Qwen 2.5 32B training (Lora) and hardware constraints #2705

TheDarkTrumpet · 2025-05-22T12:20:39Z

TheDarkTrumpet
May 22, 2025

Good morning,

There a few questions that I hope others can help with. To explain what I'm doing.

I'm using a Qwen 2.5 model, 32B and am training a LoRA off it, which then I want to merge with the base model, then convert and quantize to GGUF. The full process works "sometimes", and I've had good results, but the inconsistent nature of this all bothers me a bit.

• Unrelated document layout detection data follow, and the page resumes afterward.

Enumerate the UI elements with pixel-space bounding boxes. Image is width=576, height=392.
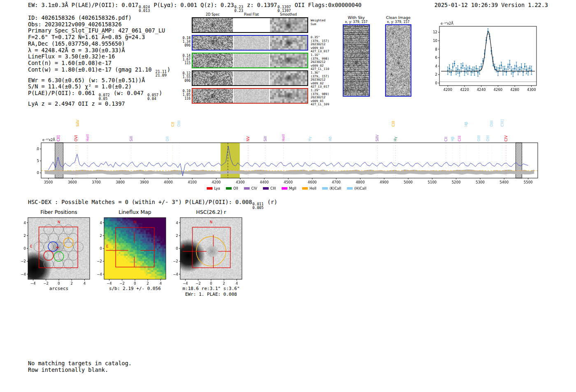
hsc-caption-1: m:18.6 re:3.1" s:3.6"	[176, 286, 246, 291]
spec2d-smoothed-image	[270, 36, 307, 50]
spec2d-row	[192, 88, 308, 104]
spec2d-flat-image	[234, 53, 269, 67]
spec2d-row-scale-values: 0.141.67115	[179, 54, 190, 65]
header-text: z: 0.1397	[244, 2, 277, 8]
uncertainty-stack: 0.13970.1397	[278, 5, 291, 13]
hsc-dex-text: HSC-DEX : Possible Matches = 0 (within +…	[28, 199, 252, 205]
info-line: Cont(w) = 1.80(±0.01)e-17 (gmag 21.10 21…	[28, 67, 170, 77]
fiber-xlabel: arcsecs	[24, 286, 94, 291]
spec2d-col-title-pixelflat: Pixel Flat	[235, 13, 268, 16]
spec2d-row-meta: 0.35"(379, 157)20230212v009_03427_LU_017	[311, 36, 329, 53]
spec2d-col-title-smoothed: Smoothed	[272, 13, 305, 16]
spec2d-spec-image	[193, 53, 233, 67]
header-text: EW: 3.1±0.3Å	[28, 2, 72, 8]
info-line: RA,Dec (165.037750,48.955650)	[28, 41, 170, 47]
header-text: P(LAE)/P(OII): 0.017	[72, 2, 139, 8]
lineflux-caption: s/b: 2.19 +/- 0.056	[100, 286, 170, 291]
spec2d-panel	[192, 17, 308, 106]
spec2d-spec-image	[193, 36, 233, 50]
info-line: LineFlux = 3.50(±0.32)e-16	[28, 53, 170, 60]
uncertainty-stack: 21.1121.09	[156, 70, 167, 77]
header-text: OII Flags:0x00000040	[291, 2, 362, 8]
clean-image-title: Clean Image	[380, 15, 417, 20]
info-line: Cont(n) = 1.60(±0.08)e-17	[28, 60, 170, 67]
hsc-dex-suffix: (r)	[264, 199, 278, 205]
spec2d-row-meta: 1.36"(379, 157)20230212v009_02427_LU_017	[311, 71, 329, 89]
elixer-report-page: EW: 3.1±0.3Å P(LAE)/P(OII): 0.0170.0240.…	[0, 0, 576, 392]
clean-image	[386, 25, 411, 96]
uncertainty-stack: 0.0570.04	[147, 93, 158, 101]
uncertainty-stack: 0.0720.05	[99, 93, 110, 101]
info-line: EWr = 6.30(±0.65) (w: 5.70(±0.51))Å	[28, 77, 170, 84]
line-fit-chart	[427, 20, 540, 99]
spec2d-spec-image	[193, 18, 233, 32]
uncertainty-stack: 0.0110.005	[253, 202, 264, 210]
info-line: ID: 4026158326 (4026158326.pdf)	[28, 15, 170, 21]
info-line: λ = 4248.42Å σ = 3.30(±0.33)Å	[28, 47, 170, 54]
info-line: Primary Spec_Slot_IFU_AMP: 427_061_007_L…	[28, 28, 170, 34]
full-spectrum-chart	[36, 112, 542, 194]
spec2d-row-meta: 1.29"(379, 989)20230212v009_01427_LL_109	[311, 89, 329, 107]
spec2d-row	[192, 35, 308, 51]
info-line: S/N = 11.4(±0.5) χ² = 1.0(±0.2)	[28, 84, 170, 90]
note-line-2: Row intentionally blank.	[28, 366, 108, 373]
spec2d-row-meta: 1.16"(379, 998)20230212v009_02427_LL_110	[311, 53, 329, 71]
uncertainty-stack: 0.0240.013	[139, 5, 150, 13]
info-line: P(LAE)/P(OII): 0.061 0.0720.05 (w: 0.047…	[28, 90, 170, 101]
spec2d-row-scale-values: 0.181.34096	[179, 36, 190, 47]
header-text: P(Lyα): 0.001	[150, 2, 200, 8]
spec2d-row	[192, 70, 308, 86]
spec2d-row-meta: WeightedSum	[311, 19, 325, 26]
spec2d-spec-image	[193, 89, 233, 103]
spec2d-smoothed-image	[270, 89, 307, 103]
spec2d-row	[192, 53, 308, 68]
hsc-cutout-title: HSC(26.2) r	[180, 209, 242, 215]
detection-info-block: ID: 4026158326 (4026158326.pdf)Obs: 2023…	[28, 15, 170, 107]
hsc-cutout-plot	[168, 216, 244, 285]
withsky-image	[344, 25, 369, 96]
withsky-xy-label: x, y: 379, 157	[338, 20, 375, 24]
info-line: LyA z = 2.4947 OII z = 0.1397	[28, 101, 170, 107]
lineflux-map-title: Lineflux Map	[104, 209, 166, 215]
clean-image-xy-label: x, y: 379, 157	[380, 20, 417, 24]
spec2d-row-scale-values: 0.121.55096	[179, 72, 190, 83]
uncertainty-stack: 0.230.23	[235, 5, 244, 13]
spec2d-smoothed-image	[270, 18, 307, 32]
spec2d-col-title-2dspec: 2D Spec	[196, 13, 229, 16]
lineflux-map-plot	[92, 216, 167, 285]
spec2d-smoothed-image	[270, 71, 307, 85]
spec2d-spec-image	[193, 71, 233, 85]
header-timestamp: 2025-01-12 10:26:39 Version 1.22.3	[434, 2, 548, 8]
hsc-caption-2: EWr: 1. PLAE: 0.008	[176, 292, 246, 297]
fiber-positions-title: Fiber Positions	[28, 209, 90, 215]
spec2d-row-scale-values: 0.101.05116	[179, 89, 190, 100]
hsc-dex-match-line: HSC-DEX : Possible Matches = 0 (within +…	[28, 199, 277, 210]
spec2d-flat-image	[234, 18, 269, 32]
note-line-1: No matching targets in catalog.	[28, 360, 132, 366]
header-text: Q(z): 0.23	[200, 2, 234, 8]
info-line: F=2.6" T=0.172 N̄=1.61 Ā=0.85 ḡ=24.3	[28, 34, 170, 41]
spec2d-flat-image	[234, 89, 269, 103]
withsky-image-frame	[343, 24, 370, 97]
spec2d-flat-image	[234, 71, 269, 85]
info-line: Obs: 20230212v009_4026158326	[28, 21, 170, 28]
spec2d-smoothed-image	[270, 53, 307, 67]
spec2d-flat-image	[234, 36, 269, 50]
spec2d-row	[192, 17, 308, 33]
fiber-positions-plot	[16, 216, 91, 285]
withsky-title: With Sky	[338, 15, 375, 20]
clean-image-frame	[385, 24, 411, 97]
header-summary: EW: 3.1±0.3Å P(LAE)/P(OII): 0.0170.0240.…	[28, 2, 362, 13]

The yaml file I'm using for this is below:

# Originally taken from: https://github.com/axolotl-ai-cloud/axolotl/blob/a27b909c5c1c2c561a8d503024b89afcce15226f/examples/qwen3/32b-qlora.yaml
base_model: Qwen/Qwen2.5-32B

plugins:
  - axolotl.integrations.cut_cross_entropy.CutCrossEntropyPlugin
strict: false

chat_template: qwen_25
datasets:
  - path: ./no_git/17_suggested_changes_with_new.csv
    type: alpaca
val_set_size: 0
eval_sample_packing: true  

output_dir: ./no_git/17_qwenmspe_changes/
dataset_prepared_path: last_run_prepared

sequence_len: 4096
sample_packing: true
pad_to_sequence_len: true

load_in_4bit: true
adapter: qlora
lora_r: 32 # up from 16
lora_alpha: 64 # Up from 32
lora_target_modules:
  - q_proj
  - k_proj
  - v_proj
  - o_proj
  - down_proj
  - up_proj
lora_mlp_kernel: true
lora_qkv_kernel: true
lora_o_kernel: true

wandb_project:
wandb_entity:
wandb_watch:
wandb_name:
wandb_log_model:

gradient_accumulation_steps: 2
micro_batch_size: 1
num_epochs: 10
optimizer: adamw_torch_4bit
lr_scheduler: cosine
learning_rate: 0.0002

bf16: auto
tf32: true

gradient_checkpointing: offload
gradient_checkpointing_kwargs:
  use_reentrant: false
resume_from_checkpoint:
logging_steps: 1
flash_attention: true

warmup_steps: 50 # From 10
evals_per_epoch: 4
saves_per_epoch: 1
weight_decay: 0.01 # up from 0
special_tokens:
use_tensorboard: true

The lines I'm thinking is causing part of my issue is the following:

gradient_checkpointing: offload
gradient_checkpointing_kwargs:
  use_reentrant: false

In the above, to my understanding, it's only loading the weights into memory that are going to be fine tuned, leaving the rest on disk. I've noticed three things that come up with this setup:

Warnings in the training operation (maybe not related to the above):

[2025-05-22 07:04:18,362] [WARNING] [axolotl.monkeypatch.lora_kernels.warning_once:82] [PID:2514185] [RANK:0] Cannot patch some attention QKV projections - requires LoRA adapters with no bias
[2025-05-22 07:04:18,362] [WARNING] [axolotl.monkeypatch.lora_kernels.warning_once:82] [PID:2514185] [RANK:0] Cannot patch some MLP layers - requires LoRA adapters with no bias

The "loss" will stay consistent, and "grad_norm" will remain at 0 throughout training.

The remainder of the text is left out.